Las autoridades también deberán explicar las condiciones y el grado de uso de la fuerza militar autorizado para los soldados que patrullan e imponen retenes en zonas poblacionales donde es casi imposible distinguir la presencia de civiles involucrados con organizaciones criminales.
Sería difícil justificar la muerte de esos niños y mujeres. Habría que investigar si la unidad del Ejército movilizada en Mocorito falló en poner señales de alerta y topes que indicaran la presencia de un retén militar y la necesidad de reducir la velocidad y detenerse antes de cruzarlo.
Después de esa tragedia está claro que las misiones de control vehicular que se han encomendado a las tropas del Ejército mexicano pueden facilitar el abuso de la fuerza militar y la ocurrencia de víctimas civiles, conocida en la jerga castrense como “daño colateral”.
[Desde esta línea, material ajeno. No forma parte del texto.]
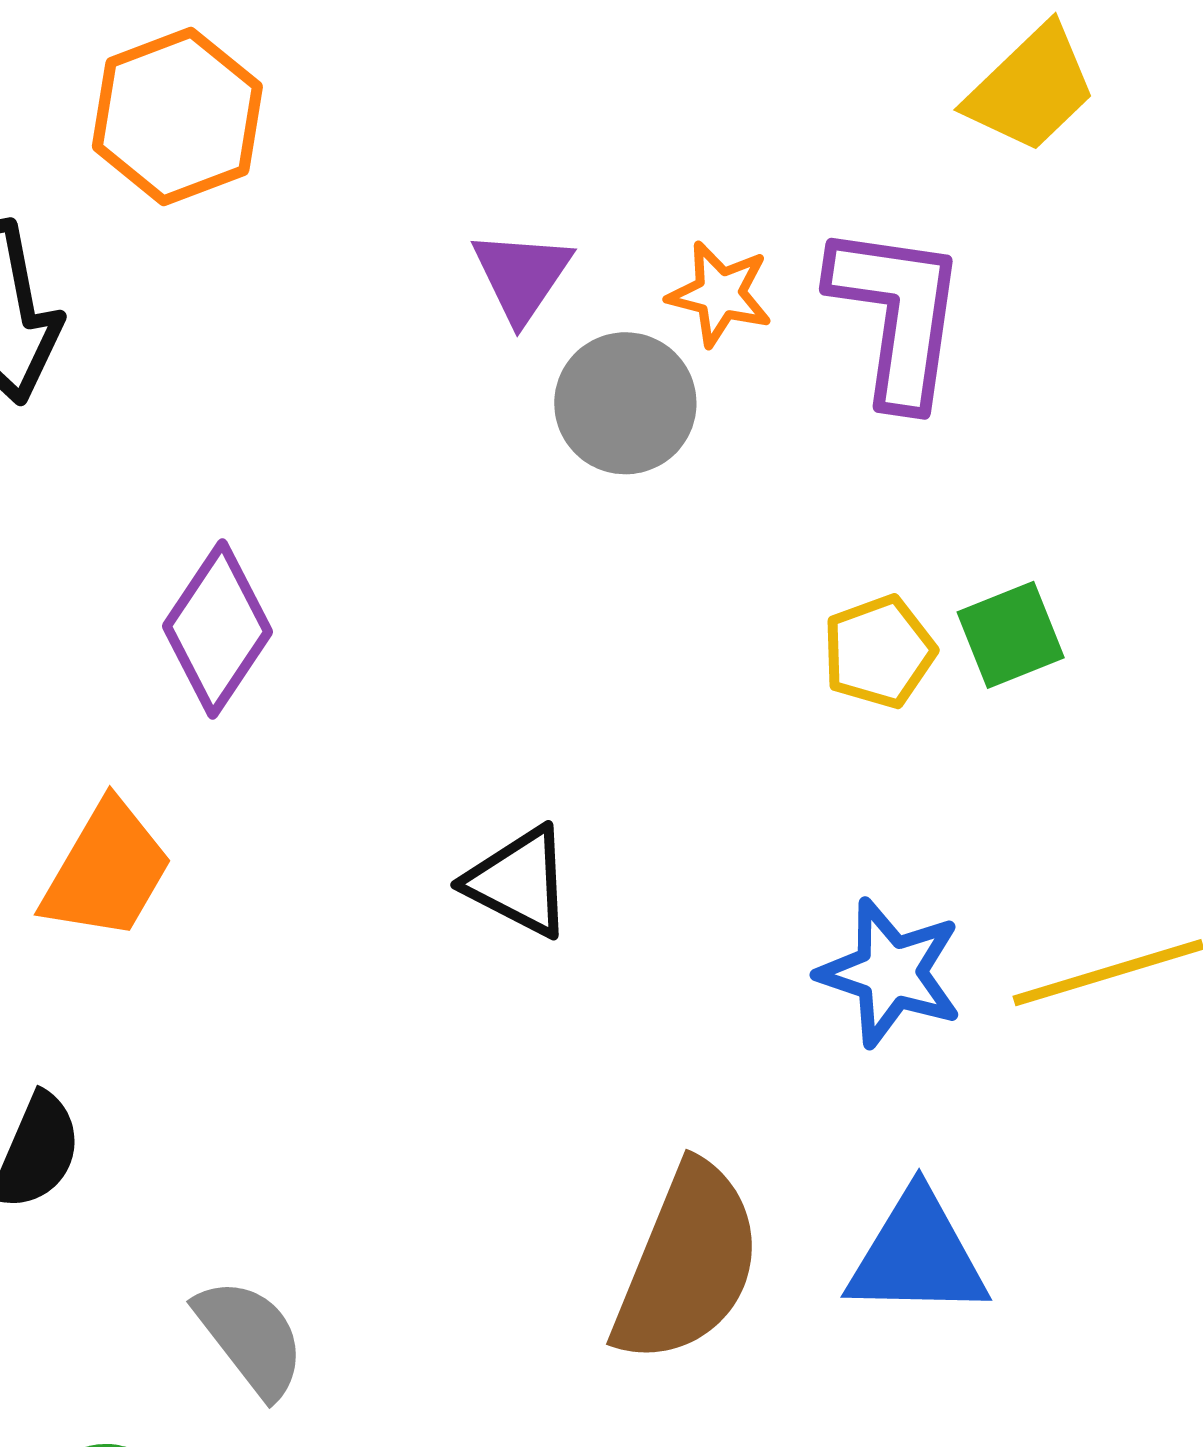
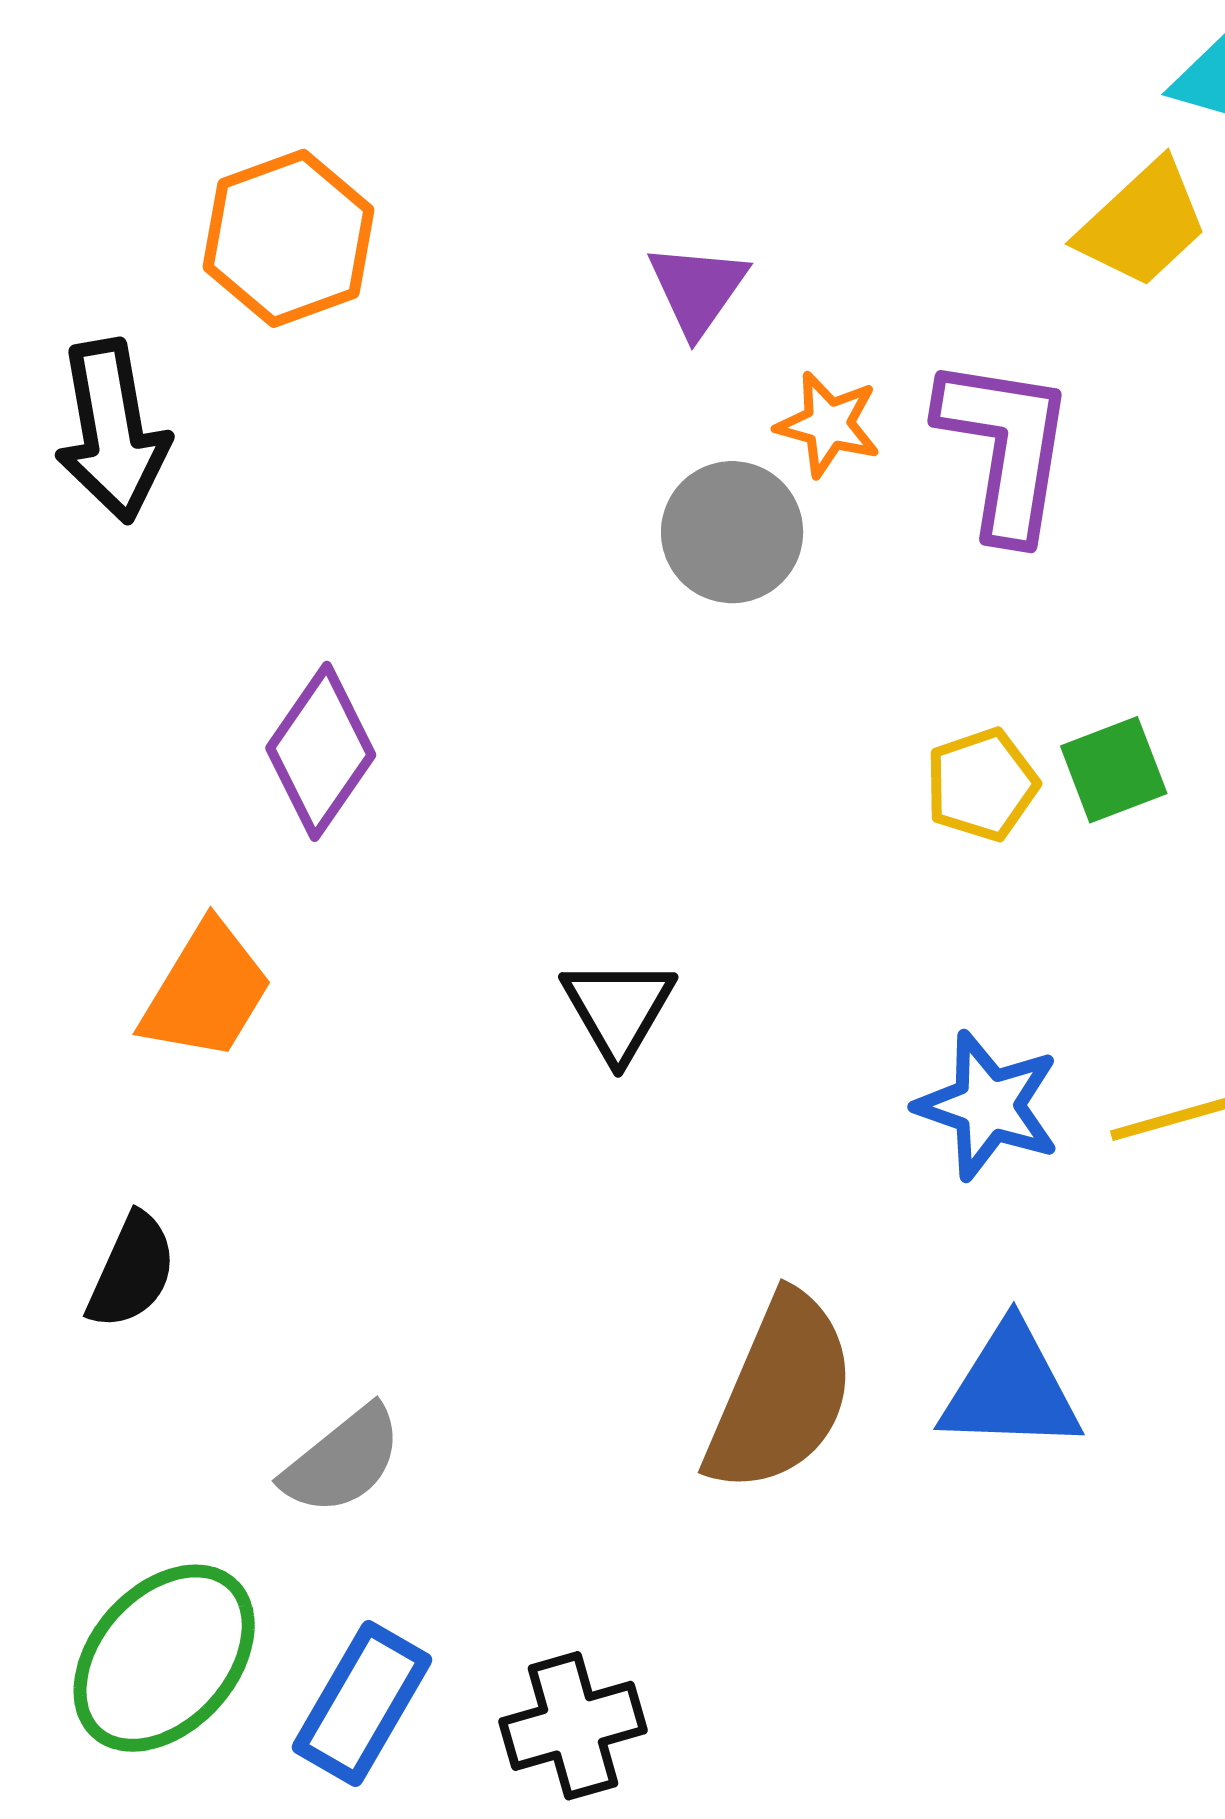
purple triangle: (522, 276) -> (697, 289), moved
black triangle: (519, 882) -> (618, 1009), turned 32
gray semicircle: (250, 1338) -> (342, 1460), turned 88

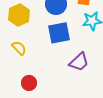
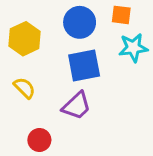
purple trapezoid: (79, 62) -> (77, 106), moved

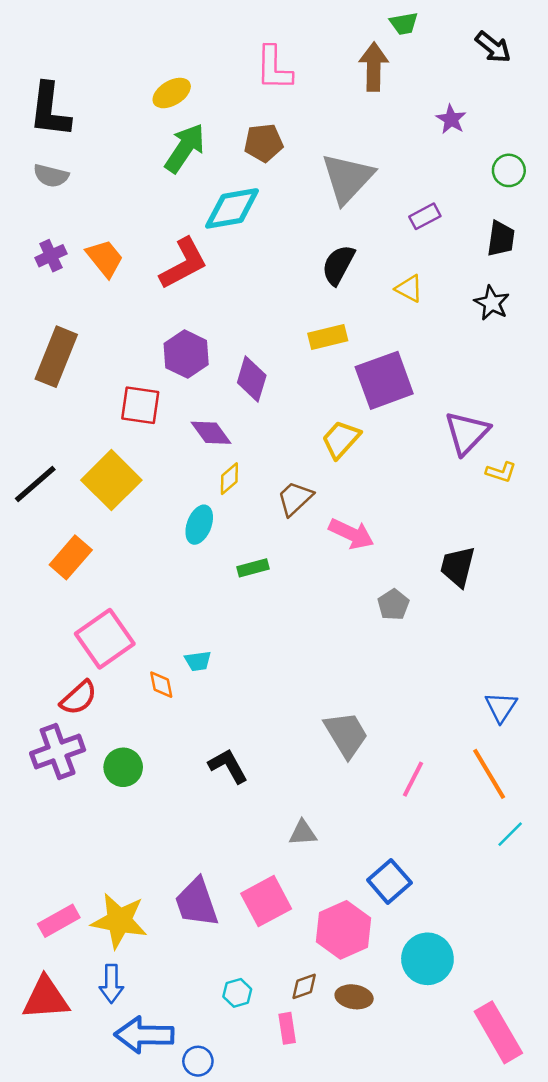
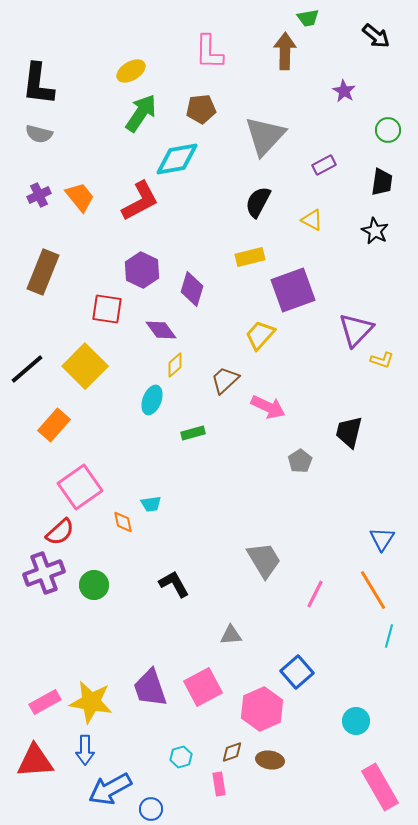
cyan line: (510, 834) -> (389, 636), turned -30
cyan circle: (427, 959) -> (356, 721), moved, size x0.7
blue arrow: (144, 1035) -> (110, 789), turned -30

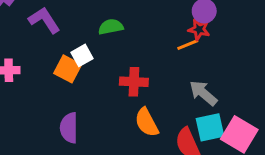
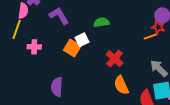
red cross: (134, 82) -> (115, 59), turned 36
purple semicircle: (69, 128) -> (57, 87), moved

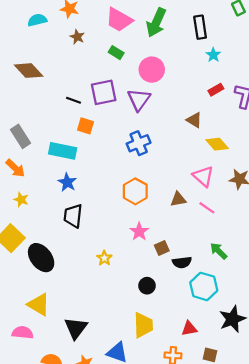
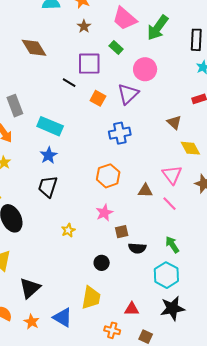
purple square: (104, 92) -> (89, 64), moved
orange square: (85, 126) -> (98, 98), moved
cyan hexagon: (204, 286) -> (166, 275), moved

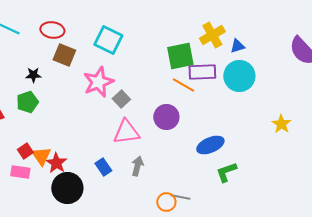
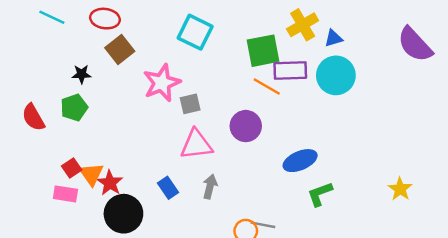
cyan square: (108, 40) -> (195, 32), moved
brown square: (64, 55) -> (120, 49), turned 30
gray square: (121, 99) -> (190, 104), turned 30
yellow star: (281, 124) -> (400, 189), moved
También existe la noción de que los retenes militares son, en sí mismos, un abuso de fuerza en las circunstancias que vive el país. Las organizaciones criminales están usando rutas diferentes para cometer ejecuciones y transportar sus drogas, armas y dinero. Los civiles son quienes pasan con mayor frecuencia por los retenes militares. Pensar que en los retenes se va a “encontrar al enemigo” podría costarles la vida a las personas que en cualquier momento desafortunado pueden cometer un error fatal.
Agenda de la Defensa Nacional
Es posible que en los próximos días veamos un cambio de uniforme en la Armada de México. Una de las posibles explicaciones es que la administración del almirante Mariano Francisco Saynez quiere deslindarse de muchos aspectos de la administración anterior del almirante Marco Antonio Peyrot. Sin embargo, entre los marinos existe la impresión de que, además del cambio de uniforme, algo debe hacerse para mejorar la condición económica de las tropas y abatir el rezago en los ascensos del personal naval que se acumuló en la administración pasada. La escasez de recursos y la sobreutilización de los militares en tareas de seguridad pública han generado la percepción de que se sacrifican los haberes para financiar las operaciones. Ya veremos si, además del uniforme, cambia algo más.